Putin says he will open grain and fertilizer exports if sanctions are lifted
- Russian President Vladimir Putin said he would help export grain and fertilizer if sanctions were lifted.
- Ukrainian ports in the Black Sea have been closed since the Russian invasion.
- British Foreign Secretary Liz Truss criticized Russia’s proposals to ease food sanctions.
Vladimir Putin said he would open up the export of grain and fertilizer if sanctions against Russia were lifted.
The Russian president made the offer in a phone call with Italian Prime Minister Mario Draghi on Thursday, according to an official statement from the Kremlin.
Putin said that Russia “is ready to make a significant contribution to overcoming the food crisis through the export of grain and fertilizer, provided that politically motivated restrictions from the West are lifted.” He did not say whether the exports would be from Russia or Ukraine.
The Italian Prime Minister’s office said the two leaders talked about “a common solution to the ongoing food crisis and its serious repercussions on the world’s poorest countries.” The statement did not mention penalties.
The White House told Reuters on Thursday that there were no discussions about easing sanctions on Russia in return for shipments of grain.
Ukrainian ports in the Black Sea have been closed since the Russian invasion on February 24, leaving more than 20 million metric tons of grain stuck in Ukraine, according to Reuters. The disruption is exacerbating a global food crisis with Ukraine accounting for 12% of global wheat exports and 17% of global corn exports, according to ING Economics. It is also the largest exporter of sunflower oil in the world.
Putin’s comments follow comments by a senior Russian government official who said the Kremlin will allow ships carrying food to leave Ukrainian ports in exchange for the lifting of sanctions, according to the Interfax news agency. Ukraine called the proposal an “obvious blackmail,” according to CNN.
On Thursday, Kremlin spokesman Dmitry Peskov said that the West was solely responsible for the food crisis, as it had taken a number of “illegal measures” that led to the blocking of shipments.
“They should rescind those illegal decisions that prevent the charter of ships, prevent the export of grain and so on” so that supplies can resume, Peskov told reporters, telling Reuters.
On Thursday, Vasily Nebenzia, the Russian ambassador to the United Nations, said there was a “safe corridor” allowing access to the main port of Odessa in Ukraine, according to a Reuters report.
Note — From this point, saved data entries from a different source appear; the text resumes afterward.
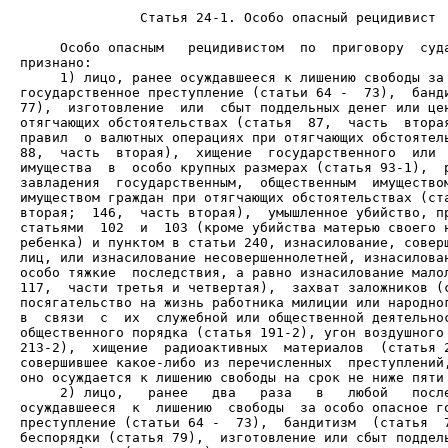
               Статья 24-1. Особо опасный рецидивист

     Особо опасным   рецидивистом  по  приговору  суда
     1) лицо, ранее осуждавшееся к лишению свободы за 
государственное преступление (статьи 64 -  73),  банди
77),  изготовление  или  сбыт поддельных денег или цен
отягчающих обстоятельствах (статья  87,  часть  вторая
правил  о валютных операциях при отягчающих обстоятель
88,  часть  вторая),  хищение  государственного  или  
имущества  в  особо крупных размерах (статья 93-1),  р
завладения  государственным,  общественным  имуществом
имуществом граждан при отягчающих обстоятельствах (ста
вторая;  146,  часть вторая),  умышленное убийство, пр
статьями  102  и  103 (кроме убийства матерью своего н
ребенка) и пунктом в статьи 240, изнасилование, соверш
лиц, или изнасилование несовершеннолетней, изнасилован
особо тяжкие  последствия, а равно изнасилование малол
117,  части третья и четвертая),  захват заложников (с
посягательство на жизнь работника милиции или народног
в  связи  с  их  служебной или общественной деятельнос
общественного порядка (статья 191-2), угон воздушного 
213-2),  хищение  радиоактивных  материалов  (статья 2
совершившее какое-либо из перечисленных  преступлений,
     2) лицо,   ранее   два   раза   в   любой   после
осуждавшееся  к  лишению  свободы  за особо опасное го
преступление (статьи 64 -  73),  бандитизм  (статья  7
беспорядки (статья 79),  изготовление или сбыт поддель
He said Ukraine needed to clear the waters before safe passages could be used.
White House Press Secretary Karen-Jean-Pierre said at a press conference Thursday that Russia should stop blocking food exports from Ukrainian ports.
“Sanctions imposed by the United States and its allies and partners do not prevent the export of Ukrainian or Russian agricultural products, including foodstuffs and fertilizers, nor do they prevent normal transactions necessary for these exports, such as banking or shipping,” he said. Jean-Pierre, according to an official transcript.
British Foreign Secretary Liz Truss criticized Russia’s proposals to ease food sanctions.
“It is absolutely appalling that Putin is trying to impose ransom on the world, and he is basically using weapons for hunger and food shortages among the poorest people around the world,” Truss said during a visit to Bosnia on Thursday.
“What we can’t get is any sanctions relief or any de-escalation, which will simply make Putin stronger in the long run,” Truss told Reuters.